TBHQ and resistance to Carmustine. U87MG cells were treated with either vehicle or TBHQ (30 μM) for 6 h. After respective treatment, the media were removed, cells were replenished with media containing either vehicle or Carmustine at indicated concentrations and incubated for 18 h. The cell viability was measured using (A) MTT reduction assay and (B) flow cytometry analysis. Data from MTT Assay are representative of three independent experiments and are expressed as mean ± SEM. ** p < 0.01, *** p < 0.001 vs. vehicle treated cells. For flow cytometry analysis, the cells after treatments were collected and stained with 7-AAD (y-axis) a marker of cell death and Annexin V (x –axis), a marker of early apoptotic cell death. The percentages of viable cells (C) which are both Annexin V/7-AAD negative are shown. Data are representative of two independent experiments and are expressed as mean ± SEM. *** p < 0.001 vs. Carmustine alone treated cells.

Figure 4

Nrf2 and resistance to Carmustine.
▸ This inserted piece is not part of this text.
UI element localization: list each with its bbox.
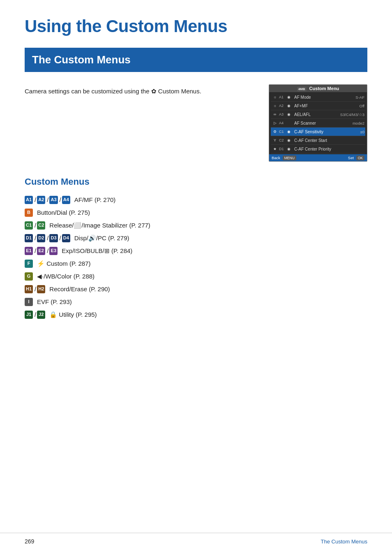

U87MG cells were stably transduced with the Precision LentiORF lentiviral particles to accomplish Nrf2 (MW: ~102 kDa) overexpression evidenced by (A) western blotting. The genetic over expression of Nrf2 resulted in increased Nrf2 transcriptional activity as assessed by (B) TransAM Elisa and augmented expression of HO-1 as assessed by western blotting (C). The confocal image (D) illustrates U87MG cells overexpressed with Red Fluoresent protein (RFP) that served as experimental control (scale bar = 200 μm). The U87MG cells stably over expressing either RFP or Nrf2 were subjected to ether vehicle or Carmustine treatment for 18 h and the cellular viability was assessed by (E) MTT reduction assay and the Figure 4D demonstrates the cellular morphology of cells upon Carmustine treatment using bright field microscopy (Scale bar =200 μm). Data are representative of at least three independent trials (n = 3/trial) and are expressed as mean ± SEM. ** p < 0.01, *** p < 0.001 vs. vehicle-treated cultures.

Figure 5

Antioxidants and Carmustine cytotoxicity. U87MG cells were treated with Carmustine (40 μg/ml) for 18 h in the presence of either (A) glutathione (GSH;5 mM) or (B) N-acetyl cysteine (NAC; 5 mM) and cellular viability was quantified using MTT assay. Data are representative of at least three independent trials (n = 3/trial) and are expressed as mean ± SEM. *** p < 0.001 vs. Carmustine alone treated cultures.